#### Brief
Please copy, exactly and with no pictures, only the lines from the one containing "would integrate all" through the last line of the records.

#### Supplied material

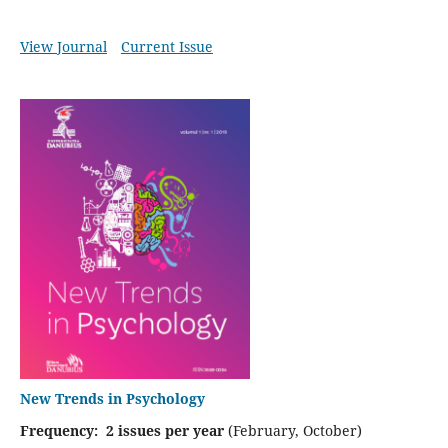
View Journal
Current Issue
New Trends in Psychology
Frequency: 2 issues per year
(February, October)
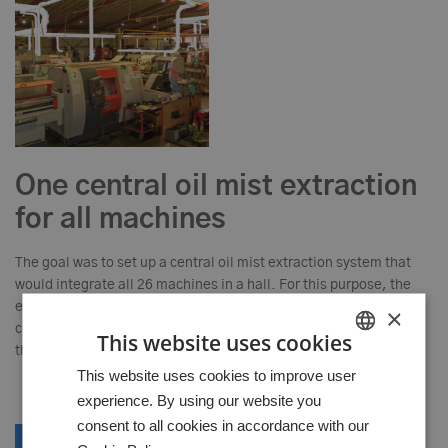
One central oil mist extraction
for all machines
The goal was to set up a central oil mist extraction system that
would integrate all 26 machines in a hall. For this purpose, the
entire hall was 3D scanned and an extraction concept was
×
created and the piping and machine installation were planned in
This website uses cookies
the model.
HUNGARIAN
This website uses cookies to improve user
experience. By using our website you
GERMAN
consent to all cookies in accordance with our
ENGLISH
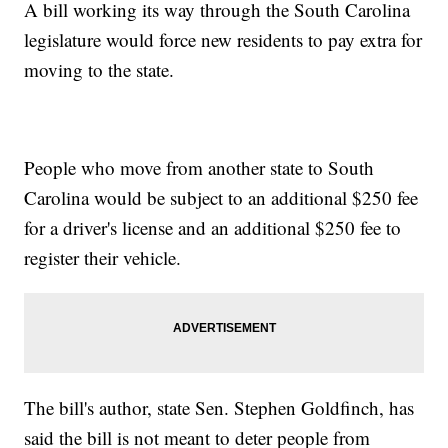
A bill working its way through the South Carolina
legislature would force new residents to pay extra for
moving to the state.
People who move from another state to South
Carolina would be subject to an additional $250 fee
for a driver's license and an additional $250 fee to
register their vehicle.
The bill's author, state Sen. Stephen Goldfinch, has
said the bill is not meant to deter people from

#### Response area
would integrate all 26 machines in a hall. For this purpose, the
entire hall was 3D scanned and an extraction concept was
×
created and the piping and machine installation were planned in
This website uses cookies
the model.
HUNGARIAN
This website uses cookies to improve user
experience. By using our website you
GERMAN
consent to all cookies in accordance with our
ENGLISH
A bill working its way through the South Carolina
legislature would force new residents to pay extra for
moving to the state.
People who move from another state to South
Carolina would be subject to an additional $250 fee
for a driver's license and an additional $250 fee to
register their vehicle.
The bill's author, state Sen. Stephen Goldfinch, has
said the bill is not meant to deter people from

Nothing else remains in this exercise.